New York City official defends “supersize” drink ban
WASHINGTON, (Reuters) – New York City’s top health official yesterday shot back at critics who have blasted the city’s plan to limit the sale of oversized sugary drinks such as soda, calling beverage industry opposition ridiculous.
The proposed ban, which caps most sugar-sweetened beverages at 16 ounces and carries a $200 fine for vendors that do not comply, met immediate backlash from beverage companies and others who argue it is government overreach, but was lauded by public health experts.
“It’s not saying ‘no’ to people. It’s saying, ‘Are you sure?
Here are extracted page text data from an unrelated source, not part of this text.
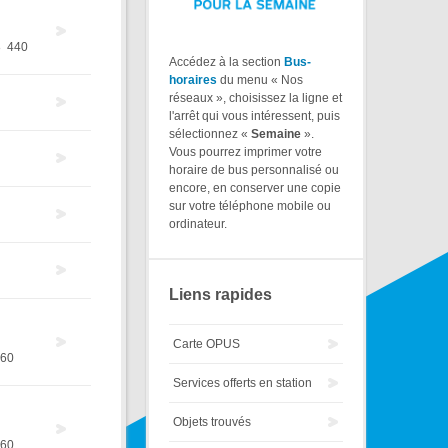
8
440
Accédez à la section
Bus-
horaires
du menu « Nos
réseaux », choisissez la ligne et
l'arrêt qui vous intéressent, puis
sélectionnez «
Semaine
».
Vous pourrez imprimer votre
horaire de bus personnalisé ou
encore, en conserver une copie
sur votre téléphone mobile ou
ordinateur.
Liens rapides
Carte OPUS
60
Services offerts en station
Objets trouvés
60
Do you really want that?’“ Thomas Farley, New York City’s health commissioner, said. “It’s sending people a message while giving people the freedom to drink as much as they want.”
Speaking at an anti-soda conference in Washington, Farley said that drink makers are following the same play-book as tobacco companies that push back against government action aimed at protecting consumers from harmful products.
Coca-Cola Co and McDonald’s Corp along with beverage industry groups have said consumers should be able to make their own drink choices and that sodas are not to blame for the nation’s soaring obesity rates.
The industry has launched a wave of ads attacking New York City’s plan, which New York City Mayor Michael Bloomberg announced last week.
Sugary drink consumption may just be a part of the U.S. obesity epidemic, but the products are the largest single source of sugar in the diet and have a major impact on health, Farley said. Reducing obesity by just 10 percent in New York City would save about 500 lives a year, he added.
“It’s ridiculous to say we shouldn’t try something that’s only going to solve a portion of the problem,” he said at the event, which was sponsored by the Center for Science in the Public Interest, a group that has long advocated against junk food.